Causes and mechanism
Today many questions remain unanswered regarding the origin and pathophysiology of this disorder. Although important elements concerning the role of genetics and the environment have been provided, the clear mechanisms of the development of the disease have yet to be elucidated.
Genetic risk factors, increasing the susceptibility of developing the disease have been identified as well as point mutations with probable effects on brain plasticity, the dynamics of brain connections and their adaptation to learning and life experiences.
Can this disease be cured?
Schizophrenia is a disease like diabetes, a long-term chronic disease.

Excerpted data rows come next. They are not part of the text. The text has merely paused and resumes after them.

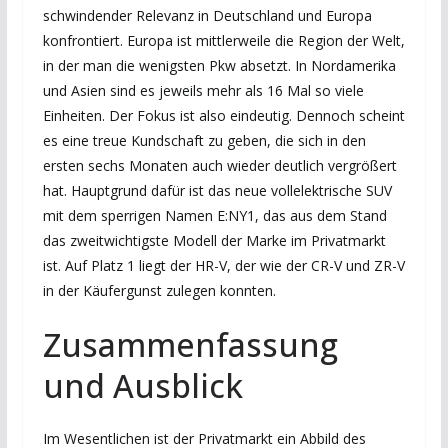
schwindender Relevanz in Deutschland und Europa
konfrontiert. Europa ist mittlerweile die Region der Welt,
in der man die wenigsten Pkw absetzt. In Nordamerika
und Asien sind es jeweils mehr als 16 Mal so viele
Einheiten. Der Fokus ist also eindeutig. Dennoch scheint
es eine treue Kundschaft zu geben, die sich in den
ersten sechs Monaten auch wieder deutlich vergrößert
hat. Hauptgrund dafür ist das neue vollelektrische SUV
mit dem sperrigen Namen E:NY1, das aus dem Stand
das zweitwichtigste Modell der Marke im Privatmarkt
ist. Auf Platz 1 liegt der HR-V, der wie der CR-V und ZR-V
in der Käufergunst zulegen konnten.
Zusammenfassung
und Ausblick
Im Wesentlichen ist der Privatmarkt ein Abbild des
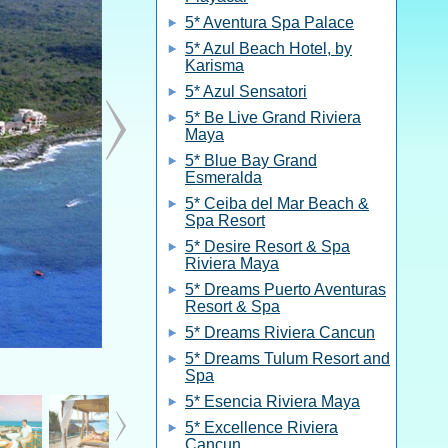
5* Aventura Spa Palace
5* Azul Beach Hotel, by
Karisma
5* Azul Sensatori
5* Be Live Grand Riviera
Maya
5* Blue Bay Grand
Esmeralda
5* Ceiba del Mar Beach &
Spa Resort
5* Desire Resort & Spa
Riviera Maya
5* Dreams Puerto Aventuras
Resort & Spa
5* Dreams Riviera Cancun
5* Dreams Tulum Resort and
Spa
5* Esencia Riviera Maya
5* Excellence Riviera
Cancun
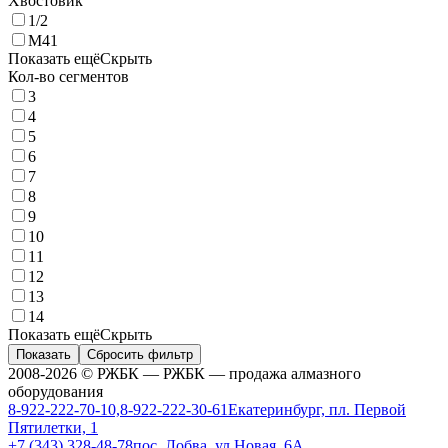
Хвостовик
1/2
M41
Показать ещё
Скрыть
Кол-во сегментов
3
4
5
6
7
8
9
10
11
12
13
14
Показать ещё
Скрыть
Показать
Сбросить фильтр
2008-2026 © РЖБК — РЖБК — продажа алмазного
оборудования
8-922-222-70-10,8-922-222-30-61
Екатеринбург, пл. Первой
Пятилетки, 1
+7 (343) 328-48-78
пос. Лобва, ул.Новая, 6А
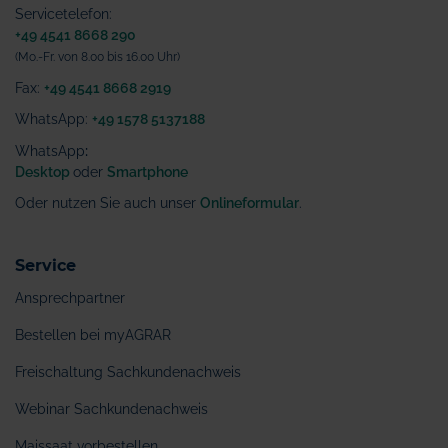
Servicetelefon:
+49 4541 8668 290
(Mo.-Fr. von 8.00 bis 16.00 Uhr)
Fax:
+49 4541 8668 2919
WhatsApp:
+49 1578 5137188
WhatsApp
:
Desktop
oder
Smartphone
Oder nutzen Sie auch unser
Onlineformular
.
Service
Ansprechpartner
Bestellen bei myAGRAR
Freischaltung Sachkundenachweis
Webinar Sachkundenachweis
Maissaat vorbestellen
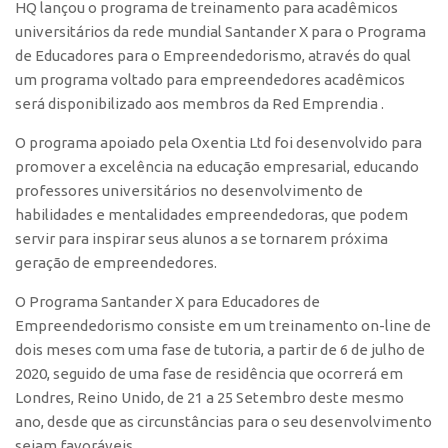
HQ lançou o programa de treinamento para acadêmicos
Polo São Carlos
universitários da rede mundial Santander X para o Programa
Programas
de Educadores para o Empreendedorismo, através do qual
um programa voltado para empreendedores acadêmicos
Bolsa Empreendedorismo
será disponibilizado aos membros da Red Emprendia .
Bolsa Startup USP
O programa apoiado pela Oxentia Ltd foi desenvolvido para
PGI-USP
promover a excelência na educação empresarial, educando
Conexão USP
professores universitários no desenvolvimento de
habilidades e mentalidades empreendedoras, que podem
Conexão Inter-USP
servir para inspirar seus alunos a se tornarem próxima
Leis e Normas
geração de empreendedores.
Portal do Inventor
O Programa Santander X para Educadores de
Inteligência Competitiva
Empreendedorismo consiste em um treinamento on-line de
Editais
dois meses com uma fase de tutoria, a partir de 6 de julho de
2020, seguido de uma fase de residência que ocorrerá em
Pesquisa na USP
Londres, Reino Unido, de 21 a 25 Setembro deste mesmo
EMBRAPIIs
ano, desde que as circunstâncias para o seu desenvolvimento
sejam favoráveis.
CEPIDs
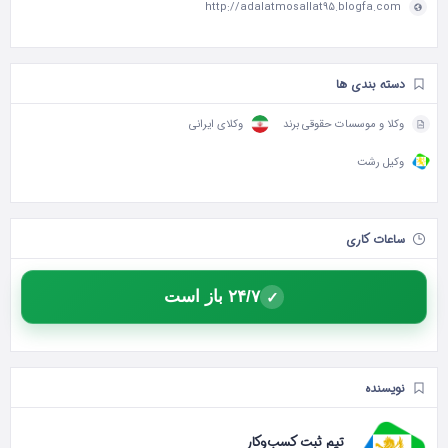
http://adalatmosallat95.blogfa.com
دسته بندی ها
وکلا و موسسات حقوقی برند
وکلای ایرانی
وکیل رشت
ساعات کاری
۲۴/۷ باز است
✓
نویسنده
تیم ثبت کسب‌وکار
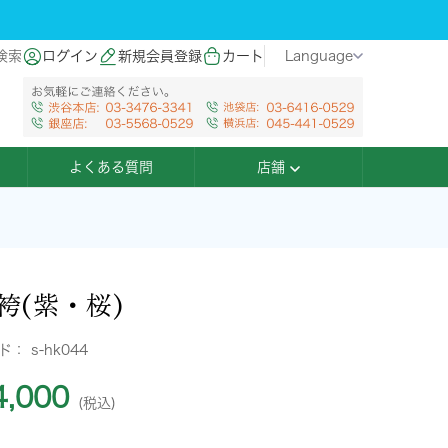
検索
ログイン
新規会員登録
カート
Language
よくある質問
店舗
袴(紫・桜)
ード：
s-hk044
,000
(税込)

This disease requires long-term treatment for most patients. We can then go into remission, so we are not talking about healing. We speak of healing when we no longer need treatment.
The most important thing is to create a connection with the patient, a therapeutic alliance, so that he adheres to the treatment and learns to understand his disease and its symptoms. Then, there can be a pharmacological approach, with neuroleptics and antipsychotics which make it possible to rebalance the concentrations of neurotransmitters – including dopamine – and thus reduce the symptoms of the disease.
Unfortunately, these pharmacological treatments are not very effective for the so-called “negative” symptoms. The most effective is the stimulation of positive emotions and motivation through psychotherapeutic treatments.
These treatments are more effective if implemented quickly. It is fundamental to intervene from the first psychotic episodes to improve the prognosis. This delay is partly due to a lack of knowledge of the symptoms, both on the side of the patients and in the general population, to a medical organization that is not very effective in identifying them, and to the stigmatization from which these patients suffer.
Are schizophrenics dangerous people?
A widespread misconception is that people with schizophrenia can be dangerous to others during their psychotic episodes. The vast majority of them are only dangerous for themselves. But about half of patients make at least one suicide attempt.